Through this process, issuers could easily show a snapshot of their coin’s backing and then borrow money to claim it. This type of fraud, along with other factors, led to the financial market’s collapse. Similar to what happened in 2008, a combination of factors caused the financial market’s collapse.
The over-leveraging of dollar-equivalent products was also the main factor that led to the crashes. Leaders in the cryptocurrency industry might have thought that they were able to create a new type of financial product that would allow them to grow their wealth without going through the same mistakes that they had made in the past.
FTX: crypto’s Lehman moment
While investment bank Lehman Brothers made a big mistake by investing in mortgage-backed securities, FTX raised liquidity through its native FTT token to fund its founders’ excesses at Alameda Research.
While the former had a huge asset base of $639 billion, most of it was made up of mortgage-backed securities that would eventually turn into junk during the financial crisis of 2008.
It took Lehman Brothers almost a year to wind down its operations, but Bankman-Fried was able to do it in just a week for FTX. The downfall of FTX was largely attributed to the company’s failure to establish effective risk management controls and the lack of transparency regarding its transactions.
Is CFTC oversight the answer?
Despite the small size of the crypto industry, the growing interest of traditional finance firms in it has raised concerns about the potential risks it poses to the financial system.
According to the commissioner of the Financial Stability Commission, the increasing number of financial firms and crypto companies operating together could threaten the system’s stability. He noted that the rise of the industry could also increase the risk of financial instability.
Similar to other regulators in the U.S., Goldsmith Romero, who is a member of the agency’s technology advisory committee, said that the crypto industry is similar to other financial sectors in the run-up to the 2008 financial crisis.
According to him, the traditional financial system was supposed to be broken by the emergence of cryptocurrencies. However, this year, the unregulated crypto markets revealed their vulnerabilities to the same risks identified during the 2008 financial crisis.
Despite her concerns about the potential risks that cryptocurrencies pose to the financial system, she noted that the U.S. should not rush to implement regulations. Instead, she suggested that Congress give the Commodity Futures Trading Commission additional authority to address the issue. She said that the agency should establish regulations similar to those already in place for other financial sectors.

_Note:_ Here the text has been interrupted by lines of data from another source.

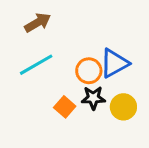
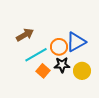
brown arrow: (38, 23) -> (25, 35), moved
cyan line: (36, 65) -> (36, 55), moved

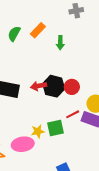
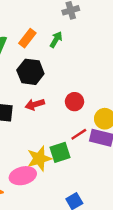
green arrow: (60, 43) -> (56, 40), moved, turned -144
black hexagon: (54, 86) -> (30, 72), moved
yellow star: (38, 131) -> (39, 159), size x1.5

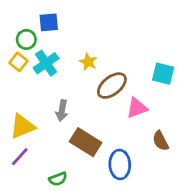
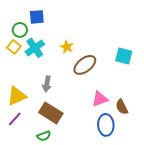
pink triangle: (137, 108) -> (100, 99), moved
brown rectangle: (86, 142) -> (51, 113), moved
blue ellipse: (120, 165) -> (106, 125), moved

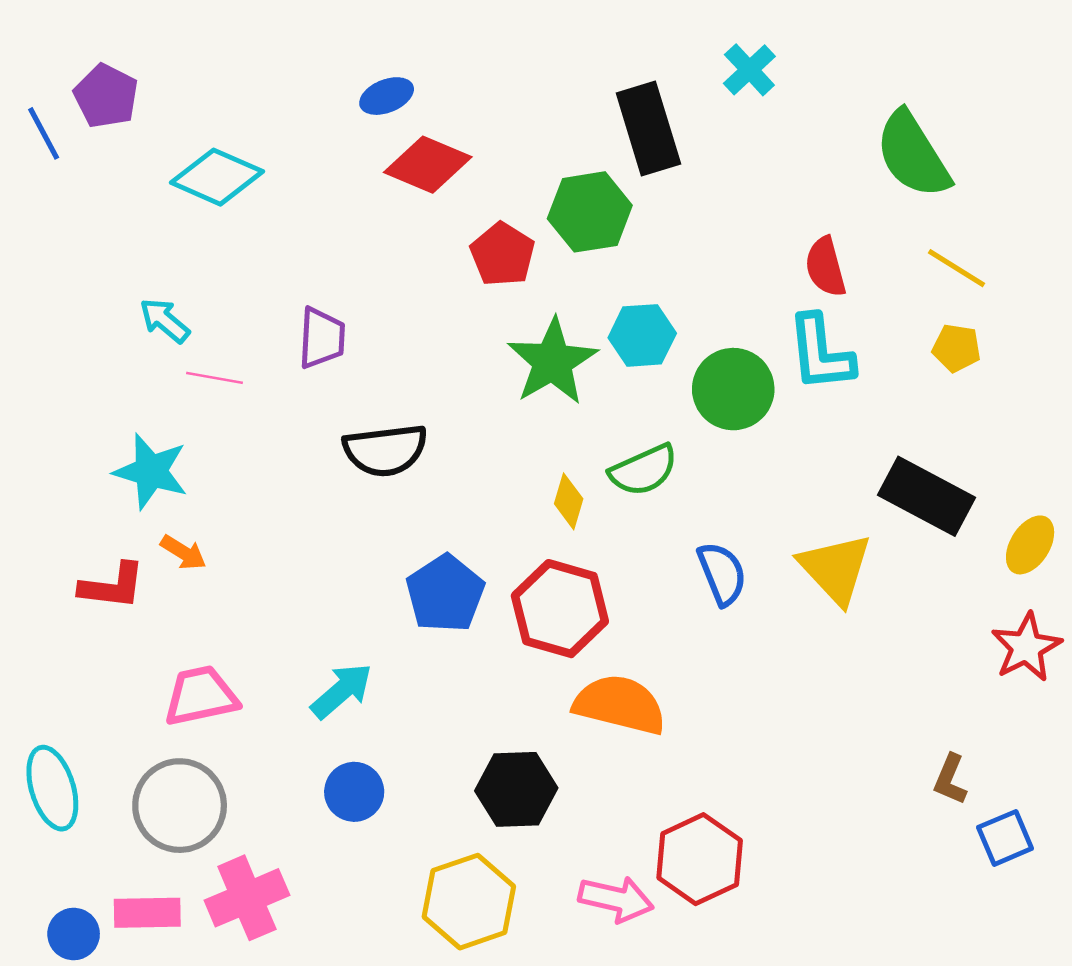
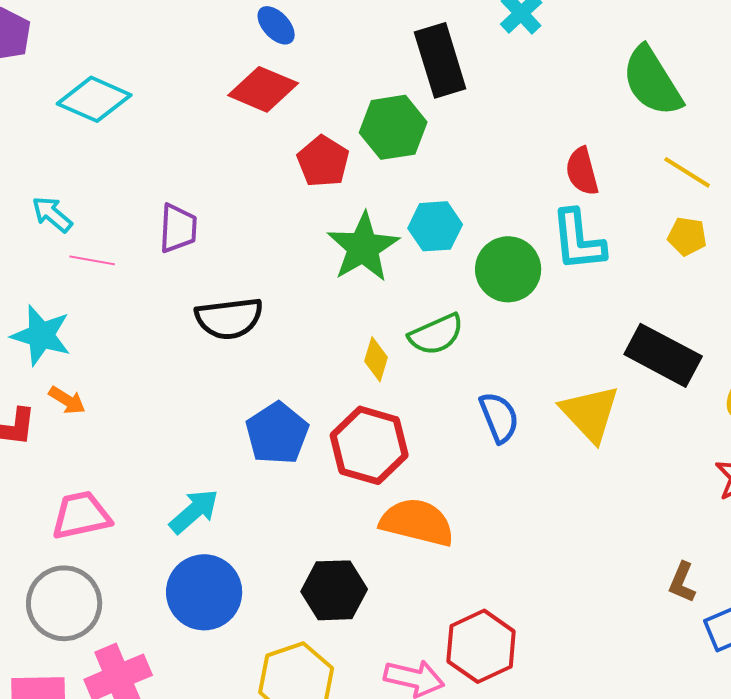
blue ellipse: (387, 96) -> (276, 25), moved, turned 69
blue circle: (354, 792) -> (204, 592), size x1.6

In response to the growing interest in cryptos, the U.S. Congress is considering multiple bills that would give the Commodity Futures Trading Commission additional authority to regulate the trading of cryptocurrencies. These bills would allow the agency to oversee the spot market and the exchanges where cryptocurrencies are traded.
Goldsmith Romero also said that she is currently working on a new definition for retail investors involved in cryptocurrency trading. The new definition would require investors to take additional safety measures.